You need to first construct a list of executable files. In Linux, all bytes except NUL and slash are valid in names, so I used
-print0 to print the path to each file NUL-separated.
Next, you need to pick the files that are shell scripts, just the task for
file and
grep -qe 'shell script', as the former will include 'shell script' for POSIX ('POSIX shell script') and Bash ('Bourne-Again shell script'), and the latter will return success iff found, failure otherwise. I used a Bash/POSIX shell loop, with
continue skipping all non-matching file types. For shell scripts, we want the line count, which
wc was designed to report. The output is one line per file, with the line count first and then the file name or path. The loop also counts the total number of files seen, and prints the total count to standard error. For this to work, the entire loop section must be in a subshell.
Finally, the awk part counts the number of shell script files, and sums up the total number of files, printing each input record as it goes.
Because any file names with newlines will make the
wc part confuse awk, it does not actually work for all possible file names, though.
This is better:
find /usr/bin /usr/sbin /bin /sbin -maxdepth 1 -type f -perm /o+x -print0 | xargs -r0 file -00 | gawk 'BEGIN { RS=FS="\0" } { files++; name=$0; getline; if ($0 !~ /shell script/) next; scripts++; n=0; RS="\n"; while (getline < name) n++; close(name); RS="\0"; lines+=n; printf "%9d %s\n", n, name } END { printf "%d files, of which %d shell scripts, containing %d lines\n", files, scripts, lines }'
or split into logical lines,
find /usr/bin /usr/sbin /bin /sbin -maxdepth 1 -type f -perm /o+x -print0 \
| xargs -r0 file -00 \
| gawk '
BEGIN {
RS=FS="\0"
}
{
files++
name=$0
getline
if ($0 !~ /shell script/) next
scripts++
n=0
RS="\n"
while (getline < name) n++
close(name)
RS="\0"
lines+=n
printf "%9d %s\n", n, name
}
END {
printf "%d files, of which %d shell scripts, containing %d lines\n", files, scripts, lines
}'
The "
find /usr/bin /usr/sbin /bin /sbin -maxdepth 1 -type f -perm /o+x -print0 | xargs -r0 file -00" part of the command produces a sequence of "
filename\0
type\0", i.e. filename and type as text, separated by NULs. It does this by piping the NUL-separated file names or paths (
-print0), to
xargs, which splits them back (
-0 NUL-separated, and
-r says not to run if there are no parameters to supply), and executes
file -00 with each file name or path as a separate parameter, as many as can fit at a time. The
-00 parameter tells
file to output a single NUL after each filename and after the type of the preceding file.

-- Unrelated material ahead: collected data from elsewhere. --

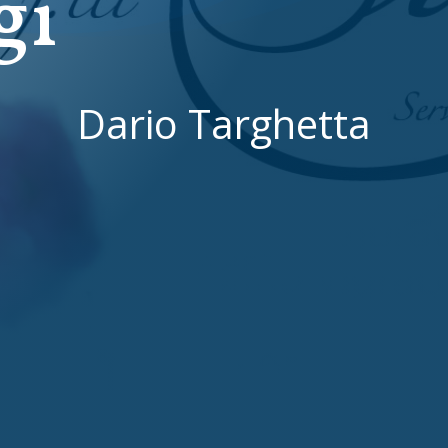
gi
Dario Targhetta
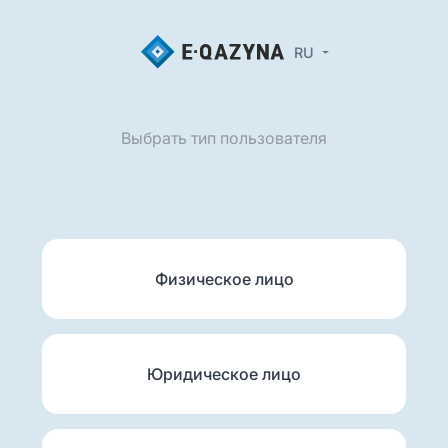
RU
Выбрать тип пользователя
Физическое лицо
Юридическое лицо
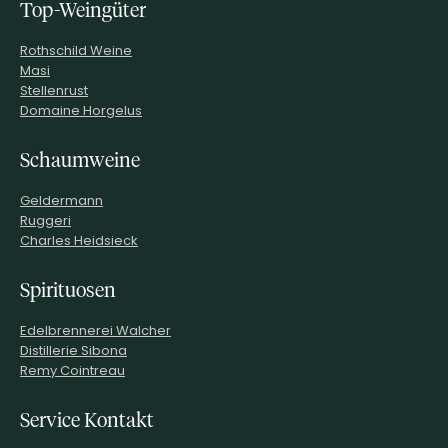
Top-Weingüter
Rothschild Weine
Masi
Stellenrust
Domaine Horgelus
Schaumweine
Geldermann
Ruggeri
Charles Heidsieck
Spirituosen
Edelbrennerei Walcher
Distillerie Sibona
Remy Cointreau
Service Kontakt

Other than executing and piping the commands together, it does not use Bash at all.
gawk can handle NUL-separated records by simply setting
RS="\0". I set also the field separator to the same, because we don't want gawk to waste time splitting records (or lines) into fields. The main rule gets applied to each executable file found in those directories. If
file did not report it as a shell script, it is only counted (as a file, not as a script). For shell scripts, we count the number of lines by reading each line (using newline as the record separator), and print the per-script count, and update the tally. The END rule is applied after all input has been processed, and it prints the summary.
In POSIX C, we could use
nftw() to walk the trees, or
scandir() to obtain the list of files in each directory. After checking the stats of the file (to make sure we only look at group-executable files), we can read the first line of each file using
getline(), and if it looks like a valid shebang line for bash, dash, ash, or sh, count the number of lines in it (by reading each line), and otherwise ignore it. Count the number of files, the number of scripts, and the number of lines in script files, and print them, and you're done.
Do note that while the shell script stanza is concise, it also uses more than one process at a time.
xargs will buffer file names so that we execute
file the fewest number of times; it is faster than executing it once for each file (which you can do by using
xargs -r0 -n 1 file -00 instead). The piped processes are run in parallel, and they are executed all at the same time, which means that on multi-core machines you use at least three cores if available. To do the same in C, you'll need to use threads, since otherwise a single core (at a time) will be used to perform the tasks. (You can use e.g.
popen(), but executing anything once for each file found will be slow.)